Штуцер он оставил в чуме Бойтэ, когда в ужасе бежал от вогулки, чтобы в своем дому увидеть ужас еще больший: повесившуюся Макариху и Пугачева с отрубленной головой.
— У кого, помнишь? — повторил Осташа. — Ну и сам должен догадаться, кто мне люб.
— Нету ее теперь. Или не видел, как ее с Кликуна скинули?
Ничего не дрогнуло, не качнулось в душе Осташи.
— Нету — ну и нету. Ее нету, а любовь есть.
— Был бы жив Переход, мы бы с ним о свадебке вашей столковались, — неожиданно горько признался Колыван.
— С чего это бате к тебе на поклон идти?
— Не Переходу ко мне… И не мне к Переходу… Сам знаешь, не было промеж нас никакой приязни. А столковались бы.
Осташа разговаривал с Колываном, будто строптивый ученик с терпеливым наставником. Необычно все это было… Точно перемирие на войне. Завтра они снова вцепятся друг другу в глотки зубами. То, что сейчас, — это ложь, морок, наваждение.
Опоздал сетовать. — Сам же ты батину барку поддырявил.
— Ты с чего такое взял?
— Дырку я еще прошлой весной увидел, когда барку осматривал, чтобы Кусьинскому кордону ее продать. Да вот не знал я тогда, что это за дырка такая. А в Каменке на плотбище мастер Кафтаныч рассказал мне об этой уловке.

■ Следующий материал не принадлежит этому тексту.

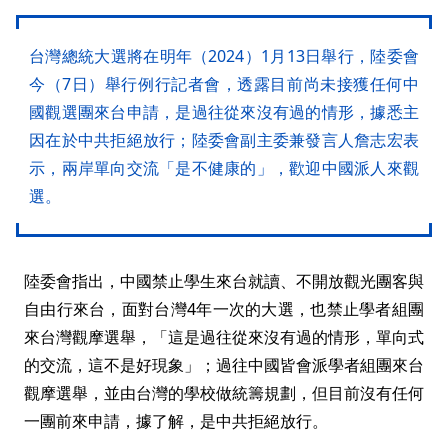
台灣總統大選將在明年（2024）1月13日舉行，陸委會
今（7日）舉行例行記者會，透露目前尚未接獲任何中
國觀選團來台申請，是過往從來沒有過的情形，據悉主
因在於中共拒絕放行；陸委會副主委兼發言人詹志宏表
示，兩岸單向交流「是不健康的」，歡迎中國派人來觀
選。
陸委會指出，中國禁止學生來台就讀、不開放觀光團客與
自由行來台，面對台灣4年一次的大選，也禁止學者組團
來台灣觀摩選舉，「這是過往從來沒有過的情形，單向式
的交流，這不是好現象」；過往中國皆會派學者組團來台
觀摩選舉，並由台灣的學校做統籌規劃，但目前沒有任何
一團前來申請，據了解，是中共拒絕放行。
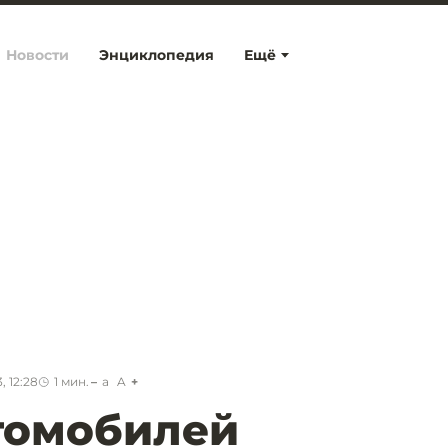
Новости
Энциклопедия
Ещё
, 12:28
1
мин.
a
A
томобилей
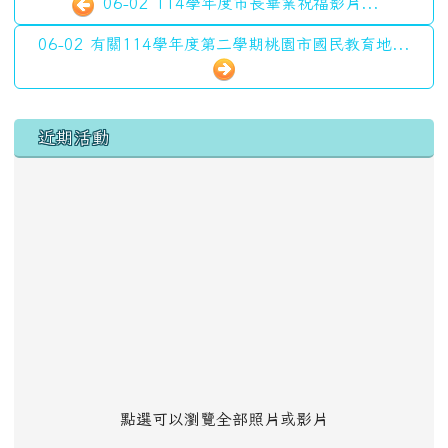
06-02 114學年度市長畢業祝福影片...
06-02 有關114學年度第二學期桃園市國民教育地...
左邊區域內容
近期活動
點選可以瀏覽全部照片或影片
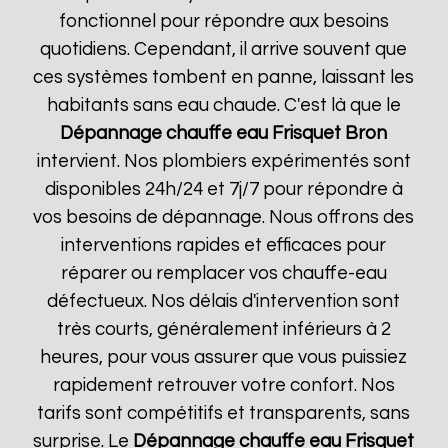
fonctionnel pour répondre aux besoins
quotidiens. Cependant, il arrive souvent que
ces systèmes tombent en panne, laissant les
habitants sans eau chaude. C'est là que le
Dépannage chauffe eau Frisquet
Bron
intervient. Nos plombiers expérimentés sont
disponibles 24h/24 et 7j/7 pour répondre à
vos besoins de dépannage. Nous offrons des
interventions rapides et efficaces pour
réparer ou remplacer vos chauffe-eau
défectueux. Nos délais d'intervention sont
très courts, généralement inférieurs à 2
heures, pour vous assurer que vous puissiez
rapidement retrouver votre confort. Nos
tarifs sont compétitifs et transparents, sans
surprise. Le
Dépannage chauffe eau Frisquet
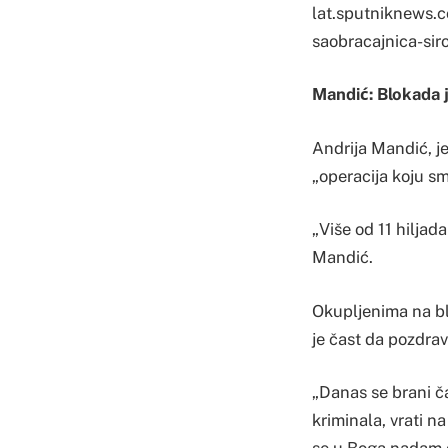
lat.sputniknews.
saobracajnica-si
Mandić: Blokada 
Andrija Mandić, j
„operacija koju sm
„Više od 11 hiljada
Mandić.
Okupljenima na bl
je čast da pozdrav
„Danas se brani č
kriminala, vrati n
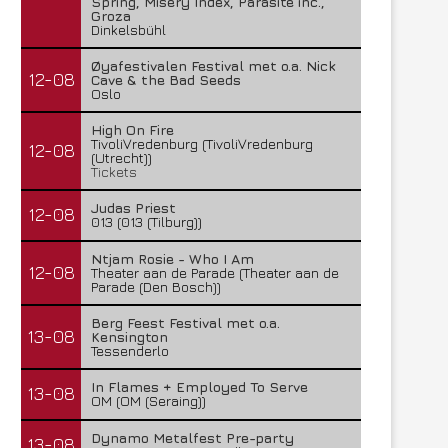
Spring, Misery Index, Parasite inc.,
Groza
Dinkelsbühl
Øyafestivalen Festival met o.a. Nick
12-08
Cave & the Bad Seeds
Oslo
High On Fire
TivoliVredenburg (TivoliVredenburg
12-08
(Utrecht))
Tickets
Judas Priest
12-08
013 (013 (Tilburg))
Ntjam Rosie - Who I Am
12-08
Theater aan de Parade (Theater aan de
Parade (Den Bosch))
Berg Feest Festival met o.a.
13-08
Kensington
Tessenderlo
In Flames + Employed To Serve
13-08
OM (OM (Seraing))
Dynamo Metalfest Pre-party
13-08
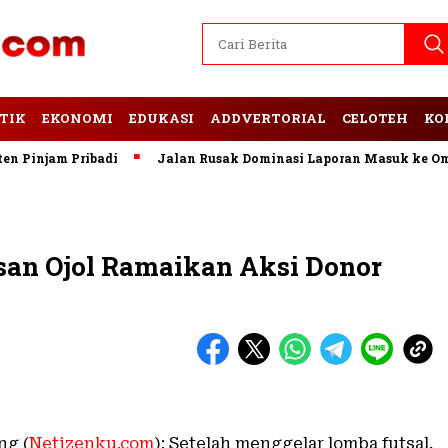
TIK
EKONOMI
EDUKASI
ADDVERTORIAL
CELOTEH
KO
injam Pribadi
Jalan Rusak Dominasi Laporan Masuk ke Ombud
san Ojol Ramaikan Aksi Donor
ng (
Netizenku.com
): Setelah menggelar lomba futsal,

Ну и на сплаве Бакирка растрепал, что ты его подучил перед Молоковым бойцом с борта спрыгнуть и за веревку доску из дыры выдрать. Я все разузнал, дядя Колыван. Не отпирайся.
— Что ж, было, — тяжело согласился Колыван. — Только Перехода я губить не хотел. Славу его — да, хотел сгубить. Но его самого — нет. А барку его я поддырявил, чтобы в суматохе под Разбойником Сашка Гусев смог сбежать. Я ж ему и ключ от кандалов дал…
— Зачем же ты капитана Берга упросил, чтоб он Сашку на батину барку пересадил? Со своей барки сам бы и отпустил Сашку.
— А что, мне свою барку бить? Я же сплавщик. А коли я бы вора отпустил, тот же капитан меня потом под следствие и упек бы.
— Всегда у тебя так, — зло сказал Осташа. — Своя шкура дороже!